Now aside from the breathtaking failure of The New York Times Magazine to enforce any sort of journalistic standards in either of these cases, you might ask yourself what both of these stories have in common. It’s admittedly something of a tenuous link, but perhaps worth mentioning if only to make a point.

After I read the about the Times Magazine’s problem over the weekend I immediately Googled “Sara Corbett” in conjunction with “Mother Jones.” Sure enough, Corbett has written for the ballyhooed liberal bimonthly. As had Jack Hitt. Further, while there were no problems found with the article per se, another recent Times Magazine article on abortion rankled quite a few people; Emily Bazelon questioned whether women who’ve had abortions suffer as a result, titled “Is There a Post Abortion Syndrome?” Bazelon is, not improbably, Betty Friedan’s cousin and previously had written a skeptical article about the group Feminists for Life for — you guessed it — Mother Jones.

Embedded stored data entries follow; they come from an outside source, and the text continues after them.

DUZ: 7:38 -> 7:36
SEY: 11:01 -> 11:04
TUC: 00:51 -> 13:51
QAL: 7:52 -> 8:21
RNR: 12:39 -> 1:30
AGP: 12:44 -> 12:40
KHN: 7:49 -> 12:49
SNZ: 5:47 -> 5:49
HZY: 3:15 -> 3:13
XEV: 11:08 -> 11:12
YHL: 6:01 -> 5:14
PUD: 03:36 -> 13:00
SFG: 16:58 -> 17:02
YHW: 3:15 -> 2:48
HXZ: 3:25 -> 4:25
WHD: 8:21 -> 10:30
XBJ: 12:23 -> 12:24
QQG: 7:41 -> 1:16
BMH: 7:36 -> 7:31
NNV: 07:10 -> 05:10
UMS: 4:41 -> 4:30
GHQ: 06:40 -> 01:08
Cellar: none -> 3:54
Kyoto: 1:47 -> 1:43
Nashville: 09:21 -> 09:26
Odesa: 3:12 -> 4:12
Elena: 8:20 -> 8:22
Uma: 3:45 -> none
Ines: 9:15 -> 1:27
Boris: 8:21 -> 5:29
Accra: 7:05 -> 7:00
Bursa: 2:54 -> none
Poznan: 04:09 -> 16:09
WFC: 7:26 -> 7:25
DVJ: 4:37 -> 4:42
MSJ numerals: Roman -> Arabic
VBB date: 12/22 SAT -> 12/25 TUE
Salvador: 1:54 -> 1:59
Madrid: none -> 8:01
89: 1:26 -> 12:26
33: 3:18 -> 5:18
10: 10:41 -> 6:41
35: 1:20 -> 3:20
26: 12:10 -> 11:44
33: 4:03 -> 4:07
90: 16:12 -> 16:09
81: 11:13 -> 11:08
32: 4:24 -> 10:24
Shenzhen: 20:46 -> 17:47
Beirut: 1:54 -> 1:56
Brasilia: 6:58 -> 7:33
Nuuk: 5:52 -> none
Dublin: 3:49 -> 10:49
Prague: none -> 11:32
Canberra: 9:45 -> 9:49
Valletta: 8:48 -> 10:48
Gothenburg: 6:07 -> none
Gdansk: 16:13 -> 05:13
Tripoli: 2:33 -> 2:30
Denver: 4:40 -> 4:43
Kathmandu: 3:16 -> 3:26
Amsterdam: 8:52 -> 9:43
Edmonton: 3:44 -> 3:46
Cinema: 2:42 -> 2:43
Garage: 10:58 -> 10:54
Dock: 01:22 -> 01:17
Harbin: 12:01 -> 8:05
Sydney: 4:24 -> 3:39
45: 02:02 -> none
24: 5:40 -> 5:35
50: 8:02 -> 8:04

Now, I’m not advocating a political-neutrality litmus test for magazine writers, nor do I even think that because you’ve written for Mother Jones you necessarily must subscribe to whatever brand of watered-down socialism the magazine is currently selling. Further, there’s plenty of good journalism to be had at Mother Jones, which is why it’s an incubator for The New York Times Magazine which, accuracy-issues aside, is usually full of good writing.

But clearly there’s a pattern here with the Times Magazine. From the outside looking in, it seems as if the Times Magazine is fond of hiring writers normally aligned with liberal publications and foundations. They then are given a long leash to write on contentious issues and end up making major distortions of the truth that would seem to reflect a strong liberal bias.

Not that the journalistic establishment is likely sees it that way.


When recently discussing the Hitt scandal recently with a journalist I respect who regularly contributes to such liberal-journalistic tent poles as Harper’s and Rolling Stone, I was told that “noting errors of some of its reporters (Hitt) and the giant blind spots of others (Bazelon), Mother Jones publishes and develops better reporters than the conservative magazines.”

Obviously, I don’t think that’s true. In fact, I think that next time editors at The New York Times Magazine want to assign an article about abortion or the war they might try taking a look at the masthead of National Review, The Weekly Standard, or even Reason, where there is a tremendous amount of under-recognized journalistic talent. If nothing else, they can’t do much worse than their ideological and error-prone stable from Mother Jones.

— Mark Hemingway is a writer in Washington, D.C.